What to do if you saw a fake antivirus pop-up

  1. Close the browser tab. Press F11 to exit full-screen mode, close the tab, then close any remaining alert dialogues.
  2. If the pop-up is unresponsive: force-quit the browser (Ctrl+Shift+Esc on Windows, Cmd+Option+Esc on Mac > end the browser process). Restart the browser without restoring the previous session.
  3. Clear your browser history and cache for the site that triggered the pop-up. This removes any persistent scripts.
  4. Run a real malware scan with Windows Defender Full Scan / Malwarebytes / your installed antivirus. The scan should come back clean. If it doesn’t, follow the remediation prompts.
  5. Do NOT call the number on the pop-up. The pop-up is the entire scam; calling triggers the tech-support remote-access fraud.

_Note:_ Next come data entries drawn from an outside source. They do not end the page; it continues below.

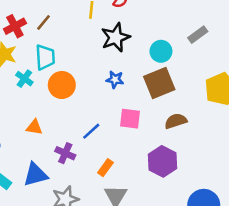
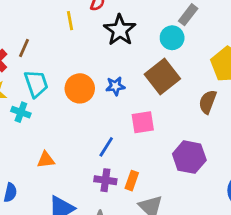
black star: (116, 37) -> (120, 30), moved
cyan circle: (161, 51) -> (172, 38), moved
orange circle: (62, 85) -> (80, 88), moved
brown semicircle: (176, 121) -> (208, 102), moved, turned -35
purple cross: (65, 153) -> (105, 180), moved

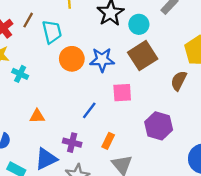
cyan circle: (172, 38) -> (139, 24), moved
cyan trapezoid: (36, 84) -> (52, 32), moved
blue star: (115, 86) -> (102, 60), size x1.5
purple cross: (105, 180) -> (72, 143), moved

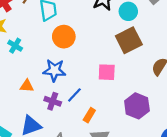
blue star: (102, 60) -> (54, 70), moved
blue line: (89, 110) -> (74, 95), moved
purple cross: (72, 143) -> (53, 101), moved

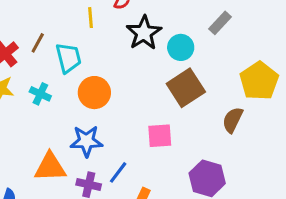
cyan cross: (15, 46) -> (40, 94), moved
orange triangle: (27, 86) -> (50, 167), size x1.6

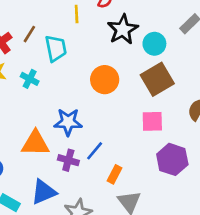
orange circle: (94, 93) -> (105, 80), moved
pink square: (160, 136) -> (152, 121), moved

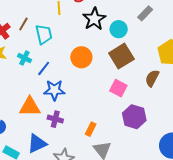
pink square: (152, 121) -> (118, 88), turned 30
blue line: (95, 151) -> (44, 68), moved

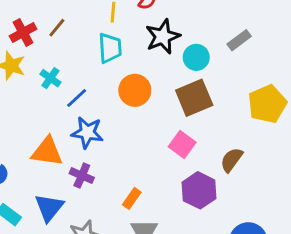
cyan trapezoid: (44, 34) -> (110, 48), moved
brown semicircle: (152, 78) -> (232, 160), moved
blue triangle: (37, 144) -> (49, 208), turned -35

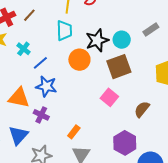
black star: (163, 37) -> (97, 40), moved
purple hexagon: (199, 190) -> (125, 143), moved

If you’ve already paid an extortion demand

  1. Card payment: call your bank’s fraud line. Use the Chargeback & Section 75 Generator for credit cards.
  2. Cryptocurrency: recovery is very limited. Report to Report Fraud immediately on 0300 123 2040. Specialist crypto-tracing firms exist but cost is high relative to typical extortion amounts.
  3. Gift cards: if codes are unredeemed, contact the gift-card issuer (Amazon, Apple, Google, Steam) and request they be frozen. Recovery probability drops sharply once codes are used.
  4. Do not pay any “second instalment”. Paying once flags you as a viable victim; further demands will escalate. The defence is to stop paying entirely.
  5. Report to Report Fraud at reportfraud.police.uk regardless of recovery outcome — the report feeds the UK fraud intelligence picture.